You can set up security for some specific transactions (such as adding addresses) within the Circulation Services menu. First, you must establish user IDs, user groups, and security IDs. Then, using this option, you can limit specific transactions to only those users with a specific security ID. Only one security ID can be assigned to a transaction type. If you want to change who has access to this transaction, you may have to set up a new security ID with different groups associated with it.

You can also implement data masking using transaction security.

To secure transactions:

1. Select Transaction Security from the Security menu to display the Transaction Security window.
2. Select a security item in the list and click the Modify icon.

3. Select a security ID from the Security combo box. Only users that have this security ID will be able to carry out this transaction.

4. Click OK to apply this security ID to the transaction.

Transaction Security Items

Data Masking

Data masking is used to allow only selected Circulation users to view and print private information, while preventing all other users from doing so. Users without security rights will see “masked” information, which means that most digits of a number are replaced with asterisks. A masked credit card number, for example, will be displayed as ************0123, with only the last four digits visible to the user. Users with security rights will see the whole number. The diagram below shows the level of security that data masking provides.

Note that, when using data masking alone, information is not masked in any way within the database. Any person who can access the database directly, such as a Naviga Support analyst or a developer who runs custom programs, ad hoc queries, Results queries, etc., will see the full data. Unauthorized users (i.e., “hackers”) who are able to gain access to the database will also see full data. To protect private information within the database, you must use database encryption.

Setting Up Data Masking

Data masking is set up within Transaction Security (Setup | System | Security | Transaction Security). By default, these items are marked NOT ACTIVATED, which means that the data for these items will be masked for all users until you “activate” access to an item for a security group.

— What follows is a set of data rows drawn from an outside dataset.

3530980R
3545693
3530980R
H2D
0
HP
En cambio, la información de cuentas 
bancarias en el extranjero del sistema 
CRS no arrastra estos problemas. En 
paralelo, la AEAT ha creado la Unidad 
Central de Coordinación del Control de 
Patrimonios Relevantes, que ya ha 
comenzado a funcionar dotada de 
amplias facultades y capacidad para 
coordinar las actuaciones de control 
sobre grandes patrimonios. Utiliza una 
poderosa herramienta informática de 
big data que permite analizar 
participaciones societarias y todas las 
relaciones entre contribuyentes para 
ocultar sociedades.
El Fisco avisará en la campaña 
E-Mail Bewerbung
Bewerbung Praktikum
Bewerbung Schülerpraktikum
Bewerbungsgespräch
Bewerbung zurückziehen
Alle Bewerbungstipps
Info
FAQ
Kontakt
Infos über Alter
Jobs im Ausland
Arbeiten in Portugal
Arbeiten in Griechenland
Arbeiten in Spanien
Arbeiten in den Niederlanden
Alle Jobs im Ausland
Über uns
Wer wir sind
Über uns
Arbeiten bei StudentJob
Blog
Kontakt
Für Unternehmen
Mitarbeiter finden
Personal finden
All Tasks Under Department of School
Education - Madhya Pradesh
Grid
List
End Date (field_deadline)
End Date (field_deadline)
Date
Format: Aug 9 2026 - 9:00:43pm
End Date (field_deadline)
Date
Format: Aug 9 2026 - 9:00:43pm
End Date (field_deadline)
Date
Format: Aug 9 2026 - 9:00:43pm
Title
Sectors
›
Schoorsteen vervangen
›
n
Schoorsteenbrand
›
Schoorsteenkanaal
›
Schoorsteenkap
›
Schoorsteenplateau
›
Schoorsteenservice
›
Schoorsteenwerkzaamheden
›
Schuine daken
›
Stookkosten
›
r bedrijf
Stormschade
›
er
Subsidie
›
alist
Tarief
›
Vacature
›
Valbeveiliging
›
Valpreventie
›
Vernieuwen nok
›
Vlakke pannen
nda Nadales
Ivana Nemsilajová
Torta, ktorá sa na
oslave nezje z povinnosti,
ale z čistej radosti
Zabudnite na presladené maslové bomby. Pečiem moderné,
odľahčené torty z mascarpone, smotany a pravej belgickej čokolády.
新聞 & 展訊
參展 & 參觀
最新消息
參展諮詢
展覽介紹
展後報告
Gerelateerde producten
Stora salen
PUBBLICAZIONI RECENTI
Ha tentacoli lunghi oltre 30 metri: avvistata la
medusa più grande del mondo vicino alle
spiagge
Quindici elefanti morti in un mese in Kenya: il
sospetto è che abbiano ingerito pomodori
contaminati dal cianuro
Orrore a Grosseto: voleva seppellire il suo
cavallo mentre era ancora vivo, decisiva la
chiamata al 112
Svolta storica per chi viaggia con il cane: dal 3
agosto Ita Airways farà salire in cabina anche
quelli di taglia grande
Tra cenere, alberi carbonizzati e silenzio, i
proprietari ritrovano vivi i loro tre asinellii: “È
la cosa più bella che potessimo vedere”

Four security items in Transaction Security control the masking of private data:

• ShowCreditCard determines which security group can view and print full credit card numbers. All other security groups will see only the last four digits of credit card numbers.

• ShowPayPal determines which security group can view the full PayPal VaultID and Email Address. All other security groups will see only masked data in these fields.

• ShowBankAccount determines which security group can view and print full bank numbers and bank account numbers. All other security groups will see only the last 2 digits of the bank number and the last 4 digits of the bank account number.

• ShowAcctTaxInfo determines which security group can view and print the full social security number and Tax ID of accounts. All other security groups will see only the last 4 digits of the social security number and Tax ID.

Remember, all data will be masked until you perform this setup.